La Junta de Portavoces du Congrès a convenu d'avancer au 3 septembre la comparution demandée par le Gouvernement pour que le président, Pedro Sánchez, informe lors d'un Plénier monographique sur la crise de Ceuta, selon ce que diverses sources parlementaires ont indiqué à Europa Press.
Le Gouvernement avait enregistré ce mercredi la demande formelle de comparution, proposant initialement aux groupes le 9 septembre, coïncidant avec le premier Plénier de la nouvelle période de sessions.
Cependant, lors de la réunion de la Junta de Portavoces, plusieurs groupes, y compris des partenaires du Gouvernement, ont averti que cette date était trop tardive. De plus, pour le 9, il avait déjà été envisagé d'inclure à l'ordre du jour une intervention de la vice-présidente troisième et ministre de la Transition Écologique, Sara Aagesen, lors du Plénier de la Chambre.
Finalement, il a été fixé que Sánchez comparaîtra mercredi de la semaine prochaine, 3 septembre, à 9h00, en session plénière.
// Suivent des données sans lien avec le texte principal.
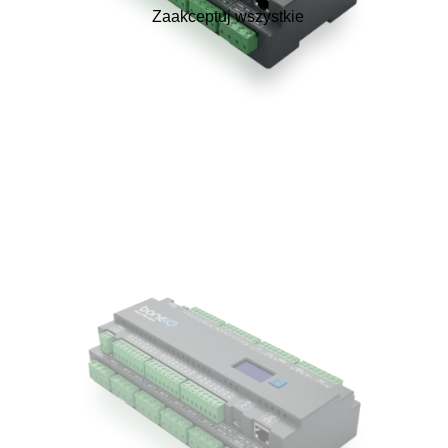
Zaakceptuj wszystkie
Pressions pour avancer la date
La décision a été prise quelques heures avant que la Députation Permanente ne vote la demande du PP pour que Sánchez se rende d'urgence au Congrès lors de l'une des journées restantes d'août, une initiative que certains alliés parlementaires du Gouvernement envisageaient de soutenir.
Le PNV, qui avait déjà défendu mardi que le président devait être le premier à offrir des explications sur cette crise et ne pas se limiter aux interventions des ministres, a fait savoir lors de la Junta que la comparution devait se tenir de manière "immédiate", sans attendre le premier Plénier ordinaire du Congrès, bien que sans altérer les comparutions ministérielles déjà fixées pour les prochains jours, selon des sources nationalistes.
La porte-parole de Podemos, Ione Belarra, a également considéré "lamentable" que le Gouvernement propose initialement le 9 septembre, "avec toute la tranquillité du monde" malgré la gravité de la situation humanitaire.
"Il est évident et que, indépendamment du parti pour lequel vous votez, tout le monde en Espagne a vu qu'il était nécessaire que le président du Gouvernement interrompe ses vacances pour faire face à cette crise, ce qui n'est pas arrivé --a-t-elle déclaré lors d'une conférence de presse--. Finalement, ils se sont engagés à ce qu'il comparaît le 3 septembre. Ce n'est pas suffisant, évidemment, mais je pense que c'est mieux que le 9".
Pour sa part, la porte-parole du PP, Ester Muñoz, attribue l'avancement de la date à la "pression" exercée par son parti, qui depuis début août réclamait la présence du chef de l'Exécutif à la Chambre. Selon elle, "plusieurs groupes parlementaires étaient prêts à soutenir la demande de comparution de Sánchez avant la période ordinaire de sessions et cela a fait qu'ils ont dû rectifier et dire qu'il vient le 3 septembre".